News reports on the shocking murder of Labour MP Jo Cox have centered on the extremist political affiliations of the 52 year-old man arrested for the crime, Thomas Mair of Birstall, West Yorkshire. For instance, according to the Southern Poverty Law Center, “Mair was a dedicated supporter of the National Alliance (NA), the once premier neo-Nazi organization in the United States, for decades”.
Yet, Mark Townsend, home affairs editor for the Observer (sister site of the Guardian), in an article published on June 18th (Why has the far right made West Yorkshire a home?), somehow managed to tie Israel into the story.
The reference to EDL’s (English Defence League) supposed support for Israel is completely inappropriate in the context of the article, as the far-right group’s alleged position on that particular issue is not even minimally central to their mission. Nor is the information in any way helpful in contextualizing the extremist views of Jo Cox’s suspected murderer.

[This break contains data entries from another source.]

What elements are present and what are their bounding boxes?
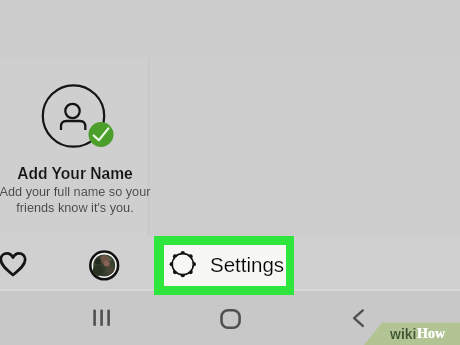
button[interactable]: Recent apps xyxy=(76,294,124,342)
staticText: Add Your Name xyxy=(0,165,211,182)
staticText: wiki xyxy=(390,326,417,342)
button[interactable]: Activity xyxy=(0,240,37,288)
button[interactable]: Home xyxy=(206,294,254,342)
staticText: How xyxy=(417,326,445,342)
button[interactable]: Profile xyxy=(80,240,128,288)
staticText: Settings xyxy=(210,253,285,276)
staticText: Add your full name so your friends know … xyxy=(0,185,211,215)
button[interactable]: Back xyxy=(336,294,384,342)
button[interactable]: Settings xyxy=(164,245,286,286)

Community Security Trust (CST), the charity tasked with protecting British Jews, has demonstrated that the claim that “Zionists are somehow in bed with the Muslim haters of the EDL” is nothing but dangerous lie, and that the decision by EDL leaders to, for instance, fly the Israeli flag at some rallies merely represented a cynical (and entirely unsuccessful) effort to attract British Jews to their cause.
British Jews (the overwhelming majority of whom identify with Israel) have, in fact, consistently condemned the group.

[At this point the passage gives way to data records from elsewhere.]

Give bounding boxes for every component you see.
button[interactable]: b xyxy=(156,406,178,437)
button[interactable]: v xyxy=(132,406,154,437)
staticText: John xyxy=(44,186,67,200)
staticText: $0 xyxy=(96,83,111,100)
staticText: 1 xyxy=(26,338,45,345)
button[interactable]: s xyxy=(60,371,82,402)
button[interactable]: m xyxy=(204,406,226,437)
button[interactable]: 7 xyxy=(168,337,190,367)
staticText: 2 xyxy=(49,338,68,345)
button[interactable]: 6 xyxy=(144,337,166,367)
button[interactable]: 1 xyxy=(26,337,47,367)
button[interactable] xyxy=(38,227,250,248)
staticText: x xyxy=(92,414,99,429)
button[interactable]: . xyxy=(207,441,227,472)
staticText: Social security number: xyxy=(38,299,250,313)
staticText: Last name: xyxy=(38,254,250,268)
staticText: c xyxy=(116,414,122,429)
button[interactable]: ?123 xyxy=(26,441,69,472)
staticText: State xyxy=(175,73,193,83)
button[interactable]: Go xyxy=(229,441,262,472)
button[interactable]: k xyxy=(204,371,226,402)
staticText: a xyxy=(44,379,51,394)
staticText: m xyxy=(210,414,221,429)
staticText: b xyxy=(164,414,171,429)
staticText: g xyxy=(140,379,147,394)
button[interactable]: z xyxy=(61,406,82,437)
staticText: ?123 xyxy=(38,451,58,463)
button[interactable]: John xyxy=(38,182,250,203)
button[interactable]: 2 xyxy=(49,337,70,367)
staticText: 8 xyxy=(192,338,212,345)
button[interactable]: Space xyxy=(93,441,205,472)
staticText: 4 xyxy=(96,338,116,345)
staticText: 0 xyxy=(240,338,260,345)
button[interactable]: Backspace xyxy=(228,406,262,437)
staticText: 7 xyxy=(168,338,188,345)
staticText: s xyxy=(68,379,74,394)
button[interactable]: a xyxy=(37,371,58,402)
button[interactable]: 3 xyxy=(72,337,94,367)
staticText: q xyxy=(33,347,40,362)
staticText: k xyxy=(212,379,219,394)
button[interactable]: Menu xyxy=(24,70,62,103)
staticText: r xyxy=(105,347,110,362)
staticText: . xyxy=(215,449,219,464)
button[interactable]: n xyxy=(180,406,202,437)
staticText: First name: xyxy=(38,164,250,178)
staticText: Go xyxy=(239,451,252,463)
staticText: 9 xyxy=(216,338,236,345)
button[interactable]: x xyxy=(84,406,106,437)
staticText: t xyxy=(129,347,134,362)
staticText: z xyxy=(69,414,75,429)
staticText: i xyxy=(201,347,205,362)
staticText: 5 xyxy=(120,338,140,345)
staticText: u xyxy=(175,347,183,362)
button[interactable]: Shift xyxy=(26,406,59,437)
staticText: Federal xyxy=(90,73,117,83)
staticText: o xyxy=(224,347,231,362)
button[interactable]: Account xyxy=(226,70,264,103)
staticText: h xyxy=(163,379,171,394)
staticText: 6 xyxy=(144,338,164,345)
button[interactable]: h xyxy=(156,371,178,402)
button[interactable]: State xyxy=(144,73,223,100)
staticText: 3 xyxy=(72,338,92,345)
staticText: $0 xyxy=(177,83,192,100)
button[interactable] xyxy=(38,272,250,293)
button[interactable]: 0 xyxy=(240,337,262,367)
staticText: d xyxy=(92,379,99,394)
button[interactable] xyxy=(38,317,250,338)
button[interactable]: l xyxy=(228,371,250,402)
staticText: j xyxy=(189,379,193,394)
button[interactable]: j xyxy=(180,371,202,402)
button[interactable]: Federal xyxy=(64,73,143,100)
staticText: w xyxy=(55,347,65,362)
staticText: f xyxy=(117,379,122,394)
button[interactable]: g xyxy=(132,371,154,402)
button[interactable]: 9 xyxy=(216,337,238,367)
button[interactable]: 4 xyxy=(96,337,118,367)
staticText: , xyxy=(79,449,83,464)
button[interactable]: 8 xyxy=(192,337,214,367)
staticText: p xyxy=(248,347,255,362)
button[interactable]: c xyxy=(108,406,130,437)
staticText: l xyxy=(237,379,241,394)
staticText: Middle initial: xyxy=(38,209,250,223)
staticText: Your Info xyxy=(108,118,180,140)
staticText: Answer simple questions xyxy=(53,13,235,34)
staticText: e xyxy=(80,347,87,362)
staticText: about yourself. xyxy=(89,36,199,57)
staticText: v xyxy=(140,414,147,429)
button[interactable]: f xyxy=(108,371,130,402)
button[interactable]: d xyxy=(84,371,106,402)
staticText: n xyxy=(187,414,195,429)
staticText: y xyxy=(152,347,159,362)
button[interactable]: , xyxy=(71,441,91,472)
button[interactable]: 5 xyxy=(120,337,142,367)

Interestingly, as revealed by Israellycool, on the very day Townsend published his article in the Observer on Mair and his association with the “pro-Israel” EDL, disgraced anti-Israel blogger Richard Silverstein touched on the same theme – suggesting, without proof, that the suspected murderer may have had affection for Israel.
Townsend’s innuendo, like Silverstein’s, linking support for Israel with far-right extremism, represents a reprehensible smear and we’ve asked Observer editors to remove the reference from the article.